What adds a peculiar dynamic to this anti-gay juggernaut is the continued emergence of gay people within its ranks. Allen Drury would have been incredulous if gay-baiters hounding his Utah senator had turned out to be gay themselves, but this has been a consistent pattern throughout the 30-year war. Terry Dolan, a closeted gay man, ran the National Conservative Political Action Committee, which as far back as 1980 was putting out fund-raising letters that said, “Our nation’s moral fiber is being weakened by the growing homosexual movement and the fanatical E.R.A. pushers (many of whom publicly brag they are lesbians).” (Dolan recanted and endorsed gay rights before he died of AIDS in 1986.) The latest boldface name to marry his same-sex partner in Massachusetts is Arthur Finkelstein, the political operative behind the electoral success of Jesse Helms, a senator so homophobic he voted in the minority of the 97-to-3 reauthorization of the Ryan White act for AIDS funding and treatment in 1995.
But surely the most arresting recent case is James E. West, the powerful Republican mayor of Spokane, Wash., whose double life has just been exposed by the local paper, The Spokesman-Review. Mr. West’s long, successful political career has been distinguished by his attempts to ban gay men and lesbians from schools and day care centers, to fire gay state employees, to deny City Hall benefits to domestic partners and to stifle AIDS-prevention education. The Spokesman-Review caught him trolling gay Web sites for young men and trying to lure them with gifts and favors. (He has denied accusations of abusing boys when he was a Boy Scout leader some 25 years ago.) Not unlike the Roy Cohn of “Angels in America” – who describes himself as “a heterosexual man” who has sex “with guys” – Mr. West has said he had “relations with adult men” but doesn’t “characterize” himself as gay. This is more than hypocrisy – it’s pathology.
Allen Drury might not have known what to make of Mr. West or of another odd tic in the 30-year war, the recurrent emergence of gay-baiting ideologues with openly gay children (Phyllis Schlafly, Randall Terry, Alan Keyes). According to Mr. Johnson’s fresh scholarship in “The Lavender Scare,” a likely inspiration for the gay plot line in Drury’s “Advise and Consent” was the real-life story of a Wyoming Democrat, Lester Hunt, who shot himself in his Senate office in 1954 after the Republican Campaign Committee threatened to make an issue of his gay son’s arrest in Lafayette Park on “morals charges.” Those were the dark ages, but it isn’t entirely progress that we now have a wider war on gay people, thinly disguised as a debate over the filibuster, cloaked in religion, and counting among its shock troops politicians as utterly bereft of moral bearings as James West.
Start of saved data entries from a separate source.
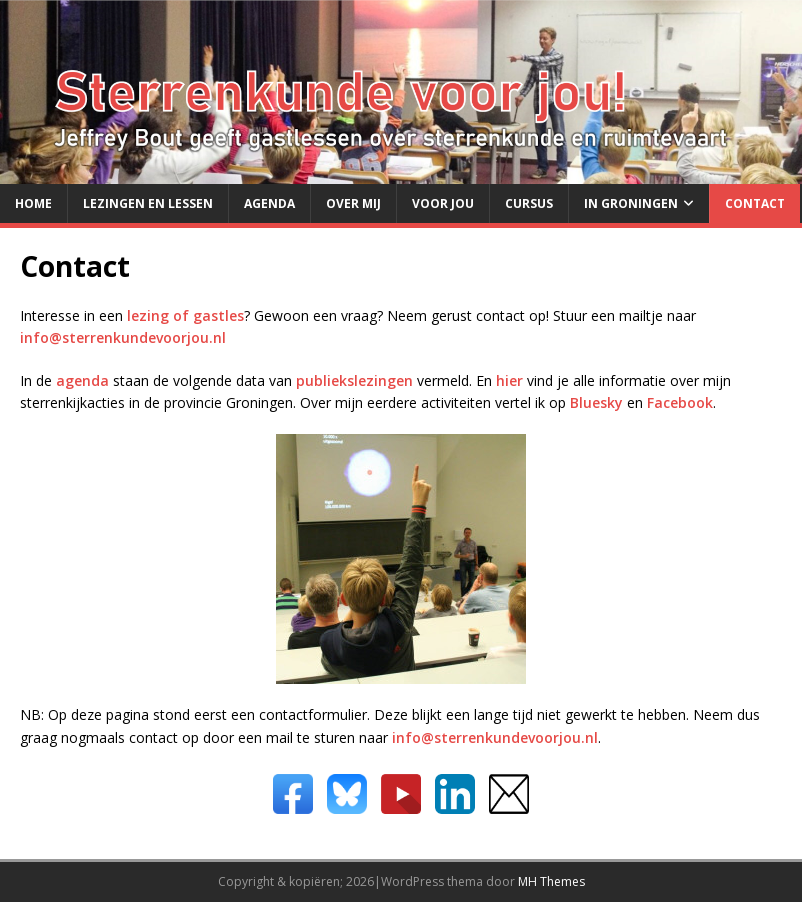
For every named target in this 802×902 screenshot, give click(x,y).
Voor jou (443, 203)
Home (33, 203)
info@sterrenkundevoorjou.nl (123, 337)
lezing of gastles (185, 315)
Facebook (680, 402)
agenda (82, 380)
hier (509, 380)
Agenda (269, 203)
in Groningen (631, 203)
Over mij (353, 203)
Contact (755, 203)
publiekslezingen (354, 380)
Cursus (529, 203)
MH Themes (551, 881)
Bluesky (596, 402)
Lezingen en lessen (148, 203)
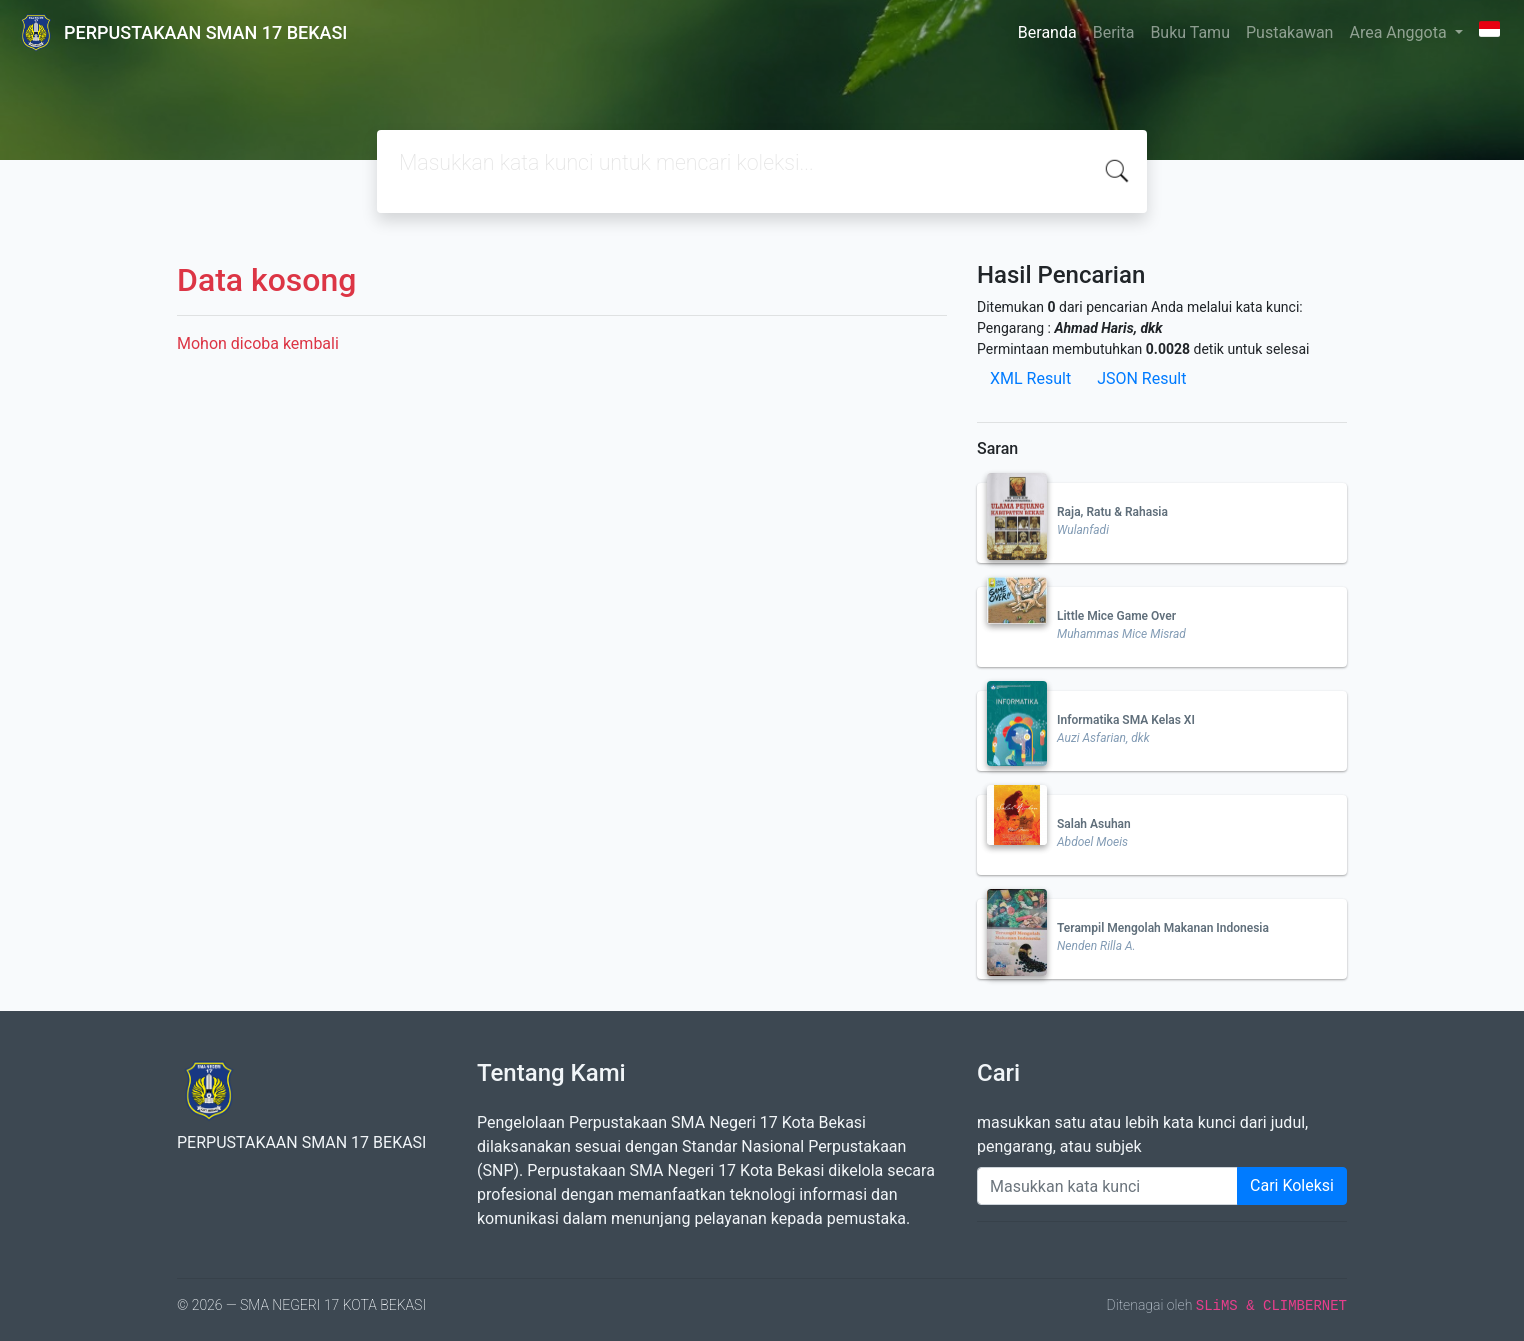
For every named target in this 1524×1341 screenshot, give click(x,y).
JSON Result (1141, 378)
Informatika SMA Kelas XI (1126, 720)
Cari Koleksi (1292, 1185)
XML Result (1030, 378)
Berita (1114, 32)
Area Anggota (1399, 32)
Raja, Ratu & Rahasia (1112, 512)
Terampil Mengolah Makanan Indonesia (1163, 928)
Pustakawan (1289, 32)
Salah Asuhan (1094, 824)
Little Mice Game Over (1116, 616)
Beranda (1047, 32)
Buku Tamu (1190, 32)
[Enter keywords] (1107, 1186)
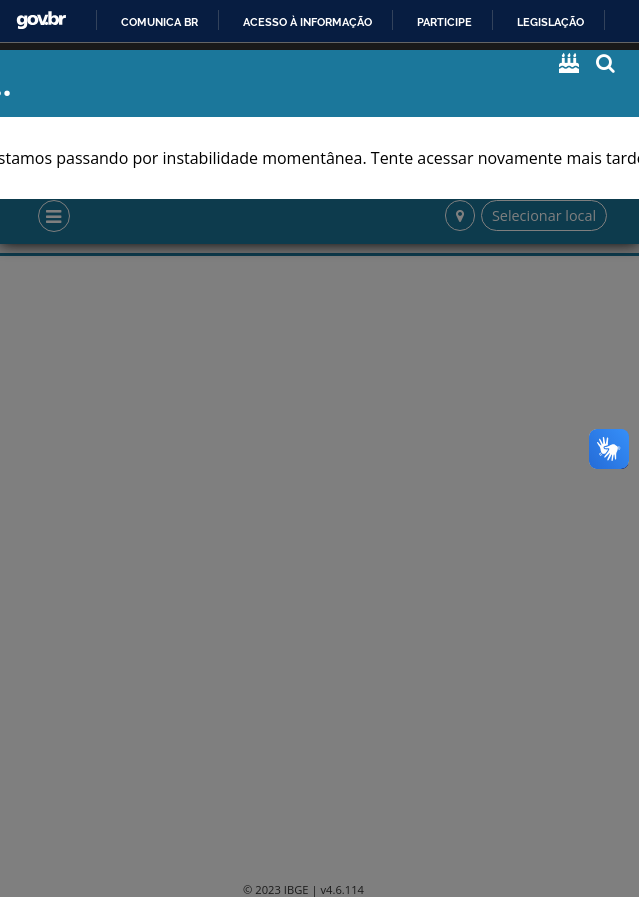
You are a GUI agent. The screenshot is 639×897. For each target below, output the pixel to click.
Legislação (550, 22)
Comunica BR (159, 22)
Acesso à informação (307, 22)
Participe (444, 22)
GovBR (41, 20)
There’s been a lot of hand-wringing over the question as to whether or not the Spokesman-Review violated journalistic ethics when it hired a computer expert to pose as a high school boy to chat with James West on Gay.com. Frankly, I don’t have a problem with it. The exposure of a hypocrite who had already done a great deal of damage to the gay community was a public service, not a moral quandry, and neither the Spokesman-Review — nor Mr. West — broke any laws in the process. (By the way, where were the defenders of privacy on the right when Linda Tripp made her taped conversations with Monica Lewinsky public?) I don’t believe in outing someone just for the sake of outing. A person’s sexual orientation is and should be irrelevant. But when a closeted homosexual makes a political career based on hypocrisy and inflicts his own pathological agenda on the public, I have no problem whatsovever with blasting him out of the closet and subjecting him to the scorn he so richly deserves; not because he is homosexual — hell, he should be proud of that — but because he has achieved success and prominence by being a new kind of sexual predator: one who preys on his own kind to achieve his own selfish political ambitions.